- Born: August 5, 1948 (age 78) Philadelphia, Pennsylvania
- Occupations: Journalist, author, ghostwriter, commentator
- Writing career
- Genres: Business, finance, memoir
- Notable works: Trading Secrets: Seduction and Scandal at The Wall Street Journal
- Website: wkpublishing.com

= R. Foster Winans =

Robert Foster Winans (born August 5, 1948) is a former columnist for The Wall Street Journal who co-wrote the "Heard on the Street" column from 1982 to 1984 and was convicted of insider trading and mail fraud. He was indicted by then-U.S. Attorney Rudolph Giuliani and convicted in 1985 of violating Federal law by leaking advance word of the contents of his columns to a stockbroker, Peter N. Brant, at Kidder, Peabody & Co., an old-line brokerage firm. Brant was decades later labeled a recidivist by the U.S. Securities and Exchange Commission. Winans' conviction for violating securities law was affirmed by the U.S. Supreme Court in 1987 as Carpenter v. United States (1987) by a rare 4–4 deadlocked vote. However, the Supreme Court unanimously affirmed his convictions for committing federal mail and wire fraud. He served nine months in federal prison.

==Conviction==
Winans admitted his participation in the scheme and to earning $31,000 from it, but pleaded not guilty, arguing that his behavior was unethical but not criminal. Winans was found guilty and sentenced to 18 months in prison, later reduced to a year and a day. In a 2006 speech on the importance of ethical journalism as a necessary aid to help the SEC combat stock market fraud, Christopher Cox, chairman of the SEC, stated that "Winans, who was found guilty of 59 separate counts of securities fraud, is by no means the only journalist who has stood accused of law breaking, and who brought disgrace to (journalism)."

Both the securities industry and the First Amendment lobby criticized the prosecution as overstepping the bounds of the securities laws, and filed amicus briefs during the appeals process. Winans's case included two co-defendants and reached the U.S. Supreme Court in 1987 as Carpenter v. United States, where the conviction was affirmed by a rare 4–4 deadlock. The missing member was due to the retirement of Justice Lewis F. Powell Jr. The Supreme Court unanimously affirmed his convictions for committing federal mail and wire fraud, however. The case is still taught in law and journalism schools. Winans's book about the case, Trading Secrets, was published in 1986 by St. Martin's Press in the U.S. and under the title Wall Street in France. It was excerpted in Esquire magazine and was a Book-of-the-Month Club Selection.

==Later life==
Winans has ghosted, co-written, and/or independently produced more than 30 books in the two decades since serving nine months in Federal prison in 1988. In 1999, he founded a nonprofit writers resource center in Bucks County, Pennsylvania, and ran it for six years before returning to writing and producing books.
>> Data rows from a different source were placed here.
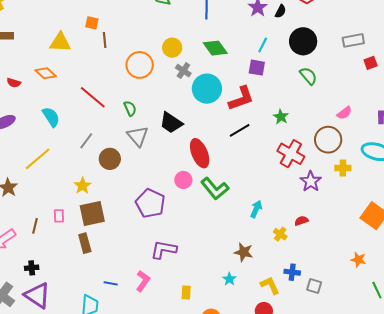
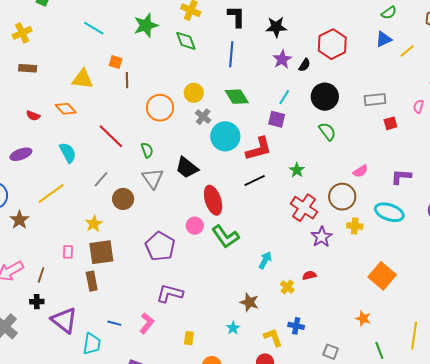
brown line: (35, 226) -> (41, 275), moved
gray square: (314, 286) -> (331, 352), moved
purple triangle: (37, 295) -> (64, 320), moved

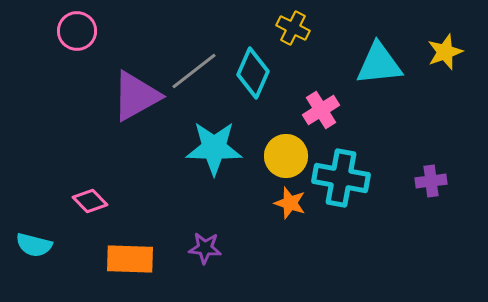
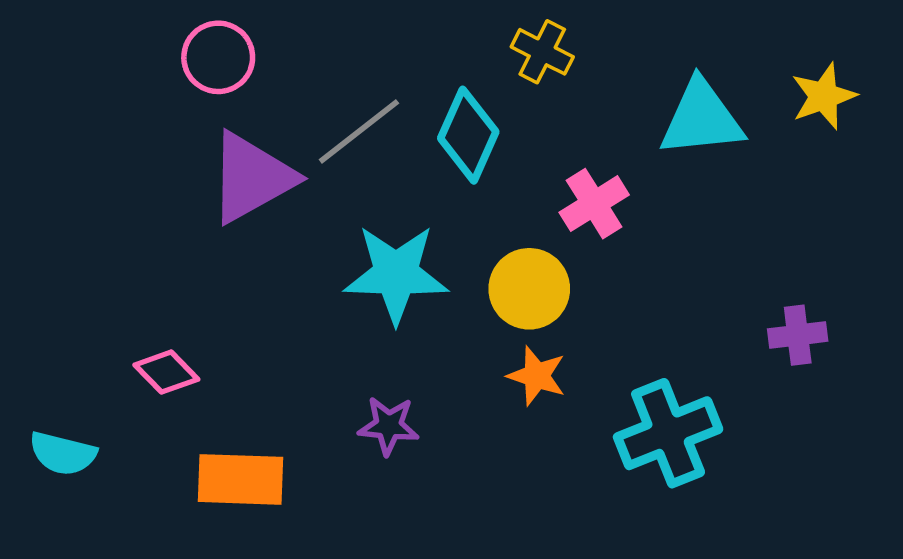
pink circle: (77, 31) -> (218, 57), moved
cyan cross: (341, 178) -> (668, 433), moved, turned -32
purple star: (205, 248) -> (389, 426), moved

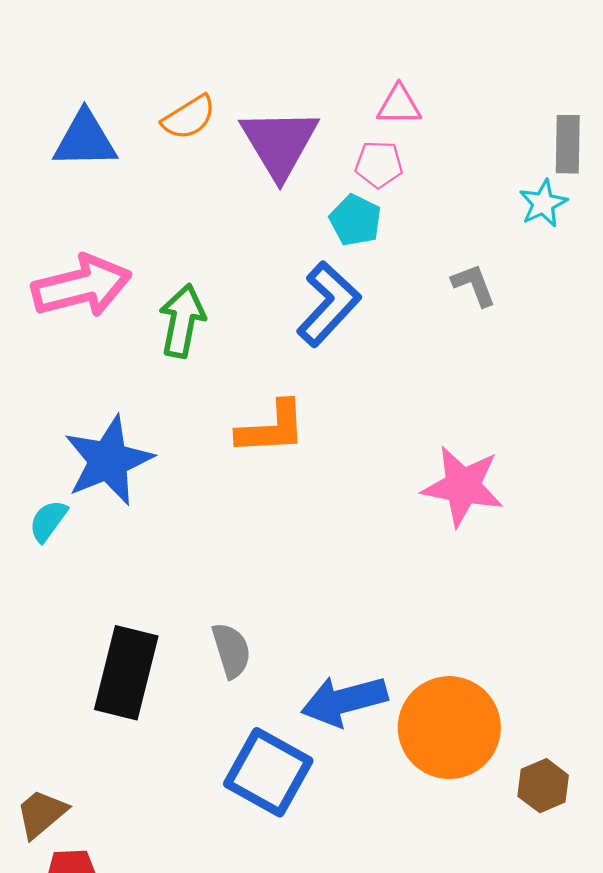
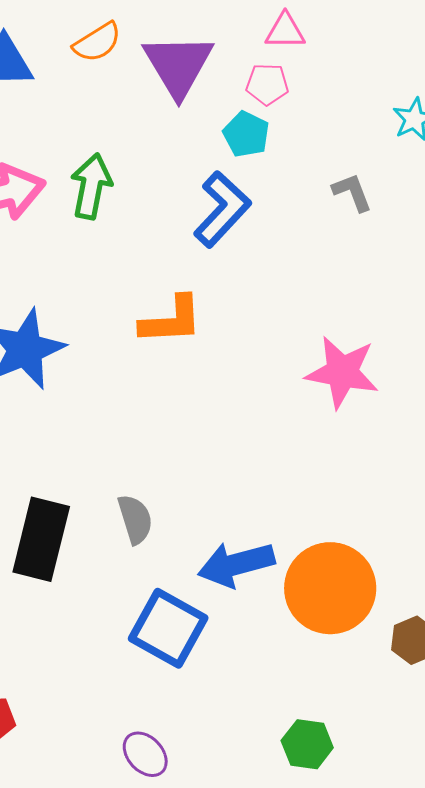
green arrow: (182, 321) -> (91, 186), moved

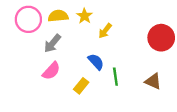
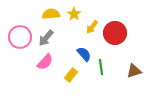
pink circle: (28, 19) -> (20, 37), moved
red circle: (161, 38) -> (115, 33), moved
brown triangle: (153, 81) -> (134, 71), turned -42

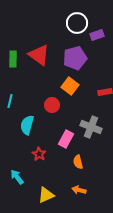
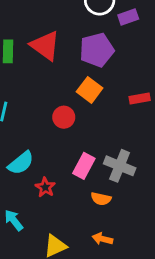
cyan semicircle: (27, 125) -> (21, 163), moved, turned -144
gray cross: (91, 127) -> (120, 166), moved
orange semicircle: (78, 162) -> (101, 199), turned -64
Between 2003 and 2005, with the indictment and conviction of Martha Stewart in connection with suspicious trades in Imclone stock, Winans frequently appeared on television and radio programs discussing the issue of insider trading, Stewart's likely fate, and business ethics. He has appeared before law-enforcement and academic audiences speaking about his experiences and the psychology behind white-collar crime.

Winans once asserted, "The only reason to invest in the market is because you think you know something others don't." He is now the President and Chief Creative Officer of Winans Kuenstler Publishing, which claims to be involved in "Ghost Writing, Production, Distribution, and Marketing of Books That Make a Difference by Authors with Fresh Ideas."